→ **WORK TASK**: In the material below, find the line with "Тактова частота" and the line with "đường xa xôi", then output those two lines and every line between them, exactly.

→ **THE DATA**:
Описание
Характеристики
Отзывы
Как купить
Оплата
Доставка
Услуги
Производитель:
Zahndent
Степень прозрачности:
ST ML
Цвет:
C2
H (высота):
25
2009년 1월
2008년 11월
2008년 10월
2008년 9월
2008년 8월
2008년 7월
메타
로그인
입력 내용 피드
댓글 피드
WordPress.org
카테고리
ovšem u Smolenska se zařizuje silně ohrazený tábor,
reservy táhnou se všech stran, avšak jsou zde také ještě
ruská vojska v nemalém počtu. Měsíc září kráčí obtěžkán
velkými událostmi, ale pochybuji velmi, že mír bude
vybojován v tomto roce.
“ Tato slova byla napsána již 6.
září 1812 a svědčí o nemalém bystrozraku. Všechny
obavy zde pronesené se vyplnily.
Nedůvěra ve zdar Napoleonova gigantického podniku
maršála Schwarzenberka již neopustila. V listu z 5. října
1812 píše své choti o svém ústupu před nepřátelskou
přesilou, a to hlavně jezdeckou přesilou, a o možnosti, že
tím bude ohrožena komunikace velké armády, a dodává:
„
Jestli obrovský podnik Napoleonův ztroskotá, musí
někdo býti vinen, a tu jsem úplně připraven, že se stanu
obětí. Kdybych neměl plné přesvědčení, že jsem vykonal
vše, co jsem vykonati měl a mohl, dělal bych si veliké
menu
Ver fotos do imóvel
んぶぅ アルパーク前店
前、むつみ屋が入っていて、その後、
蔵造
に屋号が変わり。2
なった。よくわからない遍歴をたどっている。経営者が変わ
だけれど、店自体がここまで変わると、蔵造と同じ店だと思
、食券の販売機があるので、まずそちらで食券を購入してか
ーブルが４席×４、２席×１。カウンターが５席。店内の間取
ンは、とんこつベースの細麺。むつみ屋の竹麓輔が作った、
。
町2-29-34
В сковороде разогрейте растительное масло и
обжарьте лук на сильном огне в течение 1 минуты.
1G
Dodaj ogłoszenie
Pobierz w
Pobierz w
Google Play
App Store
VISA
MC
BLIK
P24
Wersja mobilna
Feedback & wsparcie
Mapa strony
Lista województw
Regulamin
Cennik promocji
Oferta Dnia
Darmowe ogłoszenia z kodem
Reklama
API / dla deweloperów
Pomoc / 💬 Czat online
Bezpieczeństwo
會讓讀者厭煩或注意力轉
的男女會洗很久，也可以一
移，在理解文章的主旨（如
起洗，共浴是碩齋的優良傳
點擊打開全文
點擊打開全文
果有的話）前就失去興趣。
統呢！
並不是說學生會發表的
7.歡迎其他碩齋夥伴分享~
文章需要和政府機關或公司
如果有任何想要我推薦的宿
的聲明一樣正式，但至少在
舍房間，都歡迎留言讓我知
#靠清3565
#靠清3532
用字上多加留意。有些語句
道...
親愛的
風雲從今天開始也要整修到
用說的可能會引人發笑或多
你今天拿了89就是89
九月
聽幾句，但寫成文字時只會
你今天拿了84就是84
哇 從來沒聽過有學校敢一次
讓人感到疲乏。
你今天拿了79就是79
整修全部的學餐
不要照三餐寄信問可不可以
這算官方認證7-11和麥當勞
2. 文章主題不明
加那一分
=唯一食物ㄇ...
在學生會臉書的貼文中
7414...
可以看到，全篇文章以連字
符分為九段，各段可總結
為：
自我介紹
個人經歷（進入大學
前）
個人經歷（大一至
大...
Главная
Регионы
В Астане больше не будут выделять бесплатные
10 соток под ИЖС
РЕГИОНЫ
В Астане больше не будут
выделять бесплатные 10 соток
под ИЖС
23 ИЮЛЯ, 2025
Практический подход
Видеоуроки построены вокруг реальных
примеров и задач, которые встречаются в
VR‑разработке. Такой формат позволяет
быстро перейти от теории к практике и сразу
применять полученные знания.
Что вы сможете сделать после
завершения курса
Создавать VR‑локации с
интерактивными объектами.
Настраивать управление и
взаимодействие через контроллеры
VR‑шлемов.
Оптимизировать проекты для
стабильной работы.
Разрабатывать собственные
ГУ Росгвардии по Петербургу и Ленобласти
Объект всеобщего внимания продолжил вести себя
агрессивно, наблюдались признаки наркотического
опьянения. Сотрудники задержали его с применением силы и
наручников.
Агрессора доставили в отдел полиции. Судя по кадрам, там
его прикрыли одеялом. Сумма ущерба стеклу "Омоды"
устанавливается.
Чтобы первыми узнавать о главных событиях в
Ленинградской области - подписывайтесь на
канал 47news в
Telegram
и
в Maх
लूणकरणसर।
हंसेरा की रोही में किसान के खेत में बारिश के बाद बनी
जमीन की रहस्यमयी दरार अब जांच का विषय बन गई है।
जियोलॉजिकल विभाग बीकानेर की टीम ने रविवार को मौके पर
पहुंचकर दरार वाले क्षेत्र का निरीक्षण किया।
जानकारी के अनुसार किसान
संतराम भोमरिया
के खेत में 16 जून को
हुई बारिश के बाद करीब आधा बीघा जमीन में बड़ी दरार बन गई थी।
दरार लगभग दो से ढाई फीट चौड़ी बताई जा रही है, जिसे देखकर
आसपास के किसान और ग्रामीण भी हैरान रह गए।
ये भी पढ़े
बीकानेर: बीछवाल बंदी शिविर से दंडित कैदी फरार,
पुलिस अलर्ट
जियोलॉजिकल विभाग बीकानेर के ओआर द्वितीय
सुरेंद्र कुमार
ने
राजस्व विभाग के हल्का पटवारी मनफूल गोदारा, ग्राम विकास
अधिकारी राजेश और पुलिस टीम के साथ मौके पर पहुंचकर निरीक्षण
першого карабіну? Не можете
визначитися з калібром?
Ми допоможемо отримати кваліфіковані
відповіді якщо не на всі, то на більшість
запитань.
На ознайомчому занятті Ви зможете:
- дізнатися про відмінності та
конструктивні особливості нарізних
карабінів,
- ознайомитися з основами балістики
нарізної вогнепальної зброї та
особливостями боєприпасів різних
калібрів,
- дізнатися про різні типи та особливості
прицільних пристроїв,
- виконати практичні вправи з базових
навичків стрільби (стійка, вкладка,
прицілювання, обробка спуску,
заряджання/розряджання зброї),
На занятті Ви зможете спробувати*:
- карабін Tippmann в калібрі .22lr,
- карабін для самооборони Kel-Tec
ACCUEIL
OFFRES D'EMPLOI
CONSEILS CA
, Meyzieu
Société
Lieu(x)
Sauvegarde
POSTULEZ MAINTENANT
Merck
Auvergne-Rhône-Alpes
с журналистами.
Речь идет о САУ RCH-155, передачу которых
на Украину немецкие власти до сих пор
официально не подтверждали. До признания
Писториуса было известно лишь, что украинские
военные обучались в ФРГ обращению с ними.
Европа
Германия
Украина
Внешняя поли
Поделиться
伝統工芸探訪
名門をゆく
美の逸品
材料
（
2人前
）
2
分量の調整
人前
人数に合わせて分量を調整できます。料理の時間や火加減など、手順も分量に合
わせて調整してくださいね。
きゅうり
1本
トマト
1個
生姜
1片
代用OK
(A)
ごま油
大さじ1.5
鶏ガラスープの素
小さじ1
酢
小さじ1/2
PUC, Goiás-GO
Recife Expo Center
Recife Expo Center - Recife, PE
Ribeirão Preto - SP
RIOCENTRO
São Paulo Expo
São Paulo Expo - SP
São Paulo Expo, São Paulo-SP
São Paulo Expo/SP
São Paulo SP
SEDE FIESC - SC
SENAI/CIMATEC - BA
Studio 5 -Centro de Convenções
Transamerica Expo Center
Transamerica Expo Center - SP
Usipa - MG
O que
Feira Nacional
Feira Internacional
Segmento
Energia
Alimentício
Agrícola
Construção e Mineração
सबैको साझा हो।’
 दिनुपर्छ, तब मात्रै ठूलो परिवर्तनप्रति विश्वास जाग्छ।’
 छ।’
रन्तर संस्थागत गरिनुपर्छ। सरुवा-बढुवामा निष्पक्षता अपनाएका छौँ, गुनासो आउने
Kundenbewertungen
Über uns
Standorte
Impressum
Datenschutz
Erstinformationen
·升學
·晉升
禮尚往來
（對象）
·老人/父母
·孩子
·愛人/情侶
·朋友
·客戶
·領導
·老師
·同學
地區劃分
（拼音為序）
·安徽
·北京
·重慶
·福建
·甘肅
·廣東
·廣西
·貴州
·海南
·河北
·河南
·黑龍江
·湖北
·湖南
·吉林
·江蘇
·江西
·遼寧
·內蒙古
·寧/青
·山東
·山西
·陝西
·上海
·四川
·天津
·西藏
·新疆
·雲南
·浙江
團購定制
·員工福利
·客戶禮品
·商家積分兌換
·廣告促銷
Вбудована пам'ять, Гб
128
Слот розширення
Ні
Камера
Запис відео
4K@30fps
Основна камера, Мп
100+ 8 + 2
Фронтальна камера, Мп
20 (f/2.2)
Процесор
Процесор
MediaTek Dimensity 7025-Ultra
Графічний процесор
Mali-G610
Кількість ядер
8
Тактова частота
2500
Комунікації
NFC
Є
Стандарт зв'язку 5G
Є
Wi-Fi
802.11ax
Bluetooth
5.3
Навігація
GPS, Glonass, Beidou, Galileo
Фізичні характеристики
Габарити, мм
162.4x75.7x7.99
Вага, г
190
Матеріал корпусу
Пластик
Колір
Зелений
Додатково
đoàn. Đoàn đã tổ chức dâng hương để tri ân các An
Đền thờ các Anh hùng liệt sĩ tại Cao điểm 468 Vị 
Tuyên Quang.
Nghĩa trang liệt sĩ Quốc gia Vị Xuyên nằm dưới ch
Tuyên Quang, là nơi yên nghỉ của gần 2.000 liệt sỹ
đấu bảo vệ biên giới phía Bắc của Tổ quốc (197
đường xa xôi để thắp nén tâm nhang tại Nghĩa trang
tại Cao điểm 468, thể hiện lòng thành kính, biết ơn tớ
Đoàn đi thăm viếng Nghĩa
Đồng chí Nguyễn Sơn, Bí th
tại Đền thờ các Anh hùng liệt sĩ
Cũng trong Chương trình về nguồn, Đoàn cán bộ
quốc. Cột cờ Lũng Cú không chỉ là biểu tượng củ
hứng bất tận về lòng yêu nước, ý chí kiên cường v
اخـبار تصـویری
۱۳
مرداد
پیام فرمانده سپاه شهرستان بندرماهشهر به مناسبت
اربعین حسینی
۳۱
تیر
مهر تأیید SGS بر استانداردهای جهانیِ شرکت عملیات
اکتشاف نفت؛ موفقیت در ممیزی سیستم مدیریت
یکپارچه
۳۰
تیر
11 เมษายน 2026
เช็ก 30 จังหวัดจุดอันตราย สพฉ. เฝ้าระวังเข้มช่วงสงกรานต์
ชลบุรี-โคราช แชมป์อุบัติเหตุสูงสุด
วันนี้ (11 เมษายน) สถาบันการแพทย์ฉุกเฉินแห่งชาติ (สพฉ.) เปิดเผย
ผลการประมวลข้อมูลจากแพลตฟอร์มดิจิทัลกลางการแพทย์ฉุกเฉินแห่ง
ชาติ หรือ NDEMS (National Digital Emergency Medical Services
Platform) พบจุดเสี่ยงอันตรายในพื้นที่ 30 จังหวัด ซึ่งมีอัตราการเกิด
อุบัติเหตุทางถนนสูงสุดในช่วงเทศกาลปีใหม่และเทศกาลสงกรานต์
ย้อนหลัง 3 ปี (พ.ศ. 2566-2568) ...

→ **COMPLETED EXERCISE**:
Тактова частота
2500
Комунікації
NFC
Є
Стандарт зв'язку 5G
Є
Wi-Fi
802.11ax
Bluetooth
5.3
Навігація
GPS, Glonass, Beidou, Galileo
Фізичні характеристики
Габарити, мм
162.4x75.7x7.99
Вага, г
190
Матеріал корпусу
Пластик
Колір
Зелений
Додатково
đoàn. Đoàn đã tổ chức dâng hương để tri ân các An
Đền thờ các Anh hùng liệt sĩ tại Cao điểm 468 Vị 
Tuyên Quang.
Nghĩa trang liệt sĩ Quốc gia Vị Xuyên nằm dưới ch
Tuyên Quang, là nơi yên nghỉ của gần 2.000 liệt sỹ
đấu bảo vệ biên giới phía Bắc của Tổ quốc (197
đường xa xôi để thắp nén tâm nhang tại Nghĩa trang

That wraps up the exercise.